Мне не надо много девок —
Однуё хорошую.
– Лиду завлекает…
– Ну и злится, кобель, на Ивана Григорьевича.
– Огонь парень, – вздохнула какая-то молодайка.
– Да уж на тропке не попадайся, – хохотнула другая.
– Слыхал я, – начал Семен Кроликов, – будто писателям статуй ставят. Ну-к как у нас Григорьичу отгрохают.
– Из чего? У нас ведь чернозем – каменьев нету. Из глины не поставишь: дож – и поплыл, – сказал Митяй Занозов – кузнец и печник.
– Глупости вы мелете, – заметил Николай Иваныч тихо, но горячо. – Вы его от зла поберегите, от обид, а уж наше ли дело памятники ставить. А то, пока жив, поедом едят, съедят – облизываются да плачут: «Ах, съели, ах, не уберегли!»
– Да господь с тобой, Николай Иваныч, – заговорили люди обиженно. – Иван с нами, что деготь с водой: смешиваться не хочет. Ну и пусть живет как знает. Не трогаем мы его. Костя – так он из-за Лиды…
– Вот, вот, читал я, – хвалился Семен своей начитанностью. – Из-за баб-то их и гробят. Баба-то вроде заделье, чтоб придраться – да по темю.

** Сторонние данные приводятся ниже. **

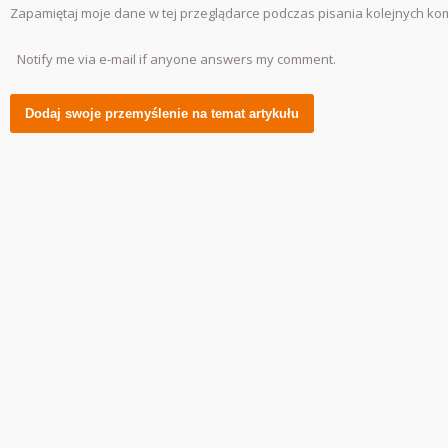
Zapamiętaj moje dane w tej przeglądarce podczas pisania kolejnych ko
Notify me via e-mail if anyone answers my comment.
Alternative:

– Зря Лидка по Ивану сохнет. Ой, зря, – сочувствовала Лиде Татьяна Занозова. – Выходила бы за Костю. Куда б с добром! А то вон сидит на лавочке – чего высидит? – И, вздохнув, добавила: – Пасмурный он, Григорьич-то, нездешний, а Лида, как росинка на листке, вся светится.
Что правда, то правда. Красивее Лиды нет и никогда на земле не будет. Не зря же я ее любил. Засыпая, я мечтал проснуться взрослым, а то цеплялся за коновязь и, зажмурив глаза, висел до тех пор, что, казалось, руки оторвутся, думал – так скорее вырасту. «Не любят меня года», – огорчался я.